We've been discussing Revelation as a guidebook to living baptized amidst empire. When we follow that counsel and the world looks at us, the church, does it look like the best place possible? Does the church look like heaven on earth?
City of God
All God's creation is beautiful, yet many people idealize and almost idolize less-developed areas like wilderness, outback, tiny towns, rural wide spots in the road, and beach paradises. Even now, many parents aspire to raise families in suburban or exurban places with less traffic, lower population density, and what they perceive as better schools and services. Yet scripture reveals a city as the center of God's new creation. Not the apparently forsaken desert of exodus wanderings that was the site of Israel's identity-formation, but the city:
• Most cities are built along a waterway that creates a literal crossroads with multiple land, air, water ports of entry.
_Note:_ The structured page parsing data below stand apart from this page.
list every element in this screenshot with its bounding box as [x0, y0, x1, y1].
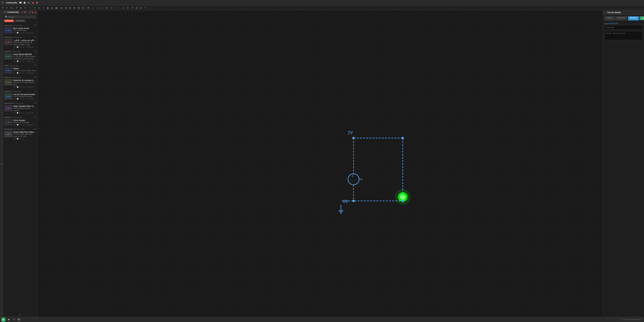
toolbar-bowtie[interactable]: ⋈ [72, 6, 76, 10]
circuit-group[interactable]: luis30 8 hours ago ••• Opam Inv. No inv.… [3, 63, 37, 75]
toolbar-v[interactable]: V [33, 6, 37, 10]
stat-views: 👁 23 [21, 60, 24, 62]
sidebar-bookmark-icon[interactable]: 🔖 [31, 11, 34, 13]
scroll-down-arrow[interactable]: ▼ [3, 313, 37, 317]
stat-views: 👁 11 [21, 72, 24, 74]
toolbar-angle-right[interactable]: 〉 [117, 6, 122, 10]
trash-icon[interactable]: 🗑 [35, 1, 39, 5]
home-icon[interactable]: 🏠 [23, 1, 26, 5]
group-more-icon[interactable]: ••• [34, 116, 36, 118]
search-bar[interactable]: 🔍 [4, 15, 36, 18]
circuit-group[interactable]: Paarthurnax 10 hours ago ••• Active High… [3, 127, 37, 141]
circuit-canvas[interactable]: 2V + - % [38, 10, 603, 317]
left-collapse-arrow[interactable]: ◀ [0, 10, 3, 317]
toolbar-box-plus[interactable]: ⊕ [60, 6, 64, 10]
circuit-item[interactable]: Opam Inv. No inv. Dum. Deriv. Integ. ♥ 0… [4, 67, 36, 74]
circuit-item[interactable]: RLC serial circuit RLC serial circuit ♥ … [4, 27, 36, 34]
sidebar-gear-icon[interactable]: ⚙ [29, 11, 30, 13]
book-icon[interactable]: 📖 [18, 1, 22, 5]
circuit-group[interactable]: webcircuits 3 hours ago ••• RLC serial c… [3, 23, 37, 35]
stat-likes: ♥ 0 [14, 32, 16, 34]
user-link[interactable]: aud3533816530 [603, 22, 644, 24]
group-more-icon[interactable]: ••• [34, 50, 36, 53]
tab-popular[interactable]: POPULAR [14, 19, 26, 22]
toolbar-left-tri[interactable]: ◁ [109, 6, 113, 10]
search-input[interactable] [8, 16, 35, 18]
circuit-group[interactable]: osigomes 9 hours ago ••• Luz de Led para… [3, 89, 37, 101]
group-author: Paarthurnax [4, 128, 14, 130]
circuit-group[interactable]: dragoola 7 hours ago ••• Pulse BLDC MOTO… [3, 49, 37, 63]
group-more-icon[interactable]: ••• [34, 128, 36, 130]
screenshot-button[interactable]: 📷 [17, 318, 21, 322]
circuit-item[interactable]: ...إلي ثنائي غير متزامن - تنازلي Asynchr… [4, 39, 36, 48]
toolbar-intersect[interactable]: ∩ [90, 6, 95, 10]
tab-recent[interactable]: RECENT [4, 19, 14, 22]
toolbar-crosshair[interactable]: ✛ [14, 6, 19, 10]
circuit-item[interactable]: Liion charger Sketchy liion charger ♥ 0 … [4, 119, 36, 126]
group-more-icon[interactable]: ••• [34, 64, 36, 67]
toolbar-angle-left[interactable]: 〈 [113, 6, 117, 10]
toolbar-tri-l3[interactable]: ⊴ [134, 6, 139, 10]
circuit-item[interactable]: Detector de energia el... Detector de en… [4, 79, 36, 88]
toolbar-circle-dot[interactable]: ⊙ [37, 6, 41, 10]
tab-private[interactable]: PRIVATE [628, 16, 639, 20]
canvas-area[interactable]: 2V + - % [38, 10, 603, 317]
toolbar-question[interactable]: ? [143, 6, 147, 10]
circuit-group[interactable]: Paarthurnax 9 hours ago ••• State Variab… [3, 101, 37, 115]
circuit-item[interactable]: Pulse BLDC MOTOR LL 100mH CC 100mf pulse… [4, 53, 36, 62]
group-more-icon[interactable]: ••• [34, 90, 36, 93]
sidebar-pin-icon[interactable]: 📌 [24, 11, 26, 13]
toolbar-square-x[interactable]: ⊠ [77, 6, 81, 10]
play-button[interactable]: ▶ [1, 318, 6, 322]
toolbar-plus-box[interactable]: ⊞ [19, 6, 23, 10]
circuit-item[interactable]: State Variable Filter Ci... Independantl… [4, 105, 36, 114]
title-input[interactable] [604, 25, 643, 30]
group-more-icon[interactable]: ••• [34, 36, 36, 38]
circuit-group[interactable]: 1mattchu 10 hours ago ••• Liion charger … [3, 115, 37, 127]
gear-icon[interactable]: ⚙ [27, 1, 30, 5]
stat-duration: ⏱ 00:08:19 [26, 98, 34, 100]
bookmark-icon[interactable]: 🔖 [31, 1, 35, 5]
circuit-item[interactable]: Luz de Led para tomada Luz de Led para T… [4, 93, 36, 100]
group-more-icon[interactable]: ••• [34, 24, 36, 26]
circuit-thumbnail [4, 119, 12, 125]
toolbar-grid-minus[interactable]: ⊟ [68, 6, 72, 10]
sidebar-expand-icon[interactable]: ⊡ [22, 11, 23, 13]
toolbar-square-dot[interactable]: ⊡ [81, 6, 85, 10]
group-more-icon[interactable]: ••• [34, 102, 36, 104]
stop-button[interactable]: ⏺ [6, 318, 11, 322]
toolbar-e[interactable]: Ǝ [23, 6, 27, 10]
sidebar-home-icon[interactable]: ⌂ [27, 11, 28, 13]
save-button[interactable]: SAVE [640, 16, 644, 20]
stat-views: 👁 22 [21, 32, 24, 34]
fit-screen-button[interactable]: ⛶ [618, 318, 622, 322]
toolbar-right-tri[interactable]: ▷ [122, 6, 126, 10]
toolbar-m[interactable]: M [86, 6, 90, 10]
toolbar-rotate-ccw[interactable]: ↺ [1, 6, 5, 10]
toolbar-diamond-fill[interactable]: ◆ [46, 6, 50, 10]
toolbar-perp[interactable]: ⊣ [28, 6, 32, 10]
toolbar-tri-r3[interactable]: ⊵ [139, 6, 143, 10]
sidebar-trash-icon[interactable]: 🗑 [34, 11, 36, 13]
toolbar-diamond-dot[interactable]: ◈ [50, 6, 54, 10]
toolbar-grid[interactable]: ⊞ [64, 6, 68, 10]
circuit-group[interactable]: osigomes 9 hours ago ••• Detector de ene… [3, 75, 37, 89]
arrow-left-bottom[interactable]: ← [612, 318, 616, 322]
toolbar-diamond[interactable]: ◇ [41, 6, 46, 10]
toolbar-bullseye[interactable]: ◉ [54, 6, 58, 10]
toolbar-rotate-cw[interactable]: ↻ [5, 6, 9, 10]
toolbar-not-equiv[interactable]: ≢ [104, 6, 108, 10]
toolbar-add[interactable]: ⊕ [9, 6, 14, 10]
description-input[interactable] [604, 31, 643, 40]
toolbar-tri-l2[interactable]: ⊲ [130, 6, 134, 10]
tab-unlisted[interactable]: UNLISTED [615, 16, 627, 20]
toolbar-equiv[interactable]: ≡ [100, 6, 104, 10]
timer-button[interactable]: ⏱ [12, 318, 16, 322]
circuit-group[interactable]: Alaahacen 6 hours ago ••• ...إلي ثنائي غ… [3, 35, 37, 49]
circuit-item[interactable]: Active High Pass Filter... An active hig… [4, 131, 36, 140]
tab-public[interactable]: PUBLIC [604, 16, 614, 20]
group-more-icon[interactable]: ••• [34, 76, 36, 78]
toolbar-bottom[interactable]: ⊥ [95, 6, 99, 10]
toolbar-tri-r2[interactable]: ⊳ [126, 6, 130, 10]
app-menu-icon[interactable]: ⬛ [1, 1, 4, 5]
• These crossroads bring together near-infinite ethnic, class, educational, and cultural diversity that create many kinds of fusions: language; music; religion; cuisine; fashion. You can list lots more! Does this lead to cultural appropriation? Nah! Mostly cultural appreciation!
• And so much more!
What's your general opinion of countryside vs. city?
What's your take on a green city as the center of the New Creation?
The Bible Concludes
The one who testifies to these things says, "Surely I am coming soon."
Amen. Come, Lord Jesus!
The grace of the Lord Jesus be with all the saints. Amen.
The grace of the Lord Jesus be with us all. Amen!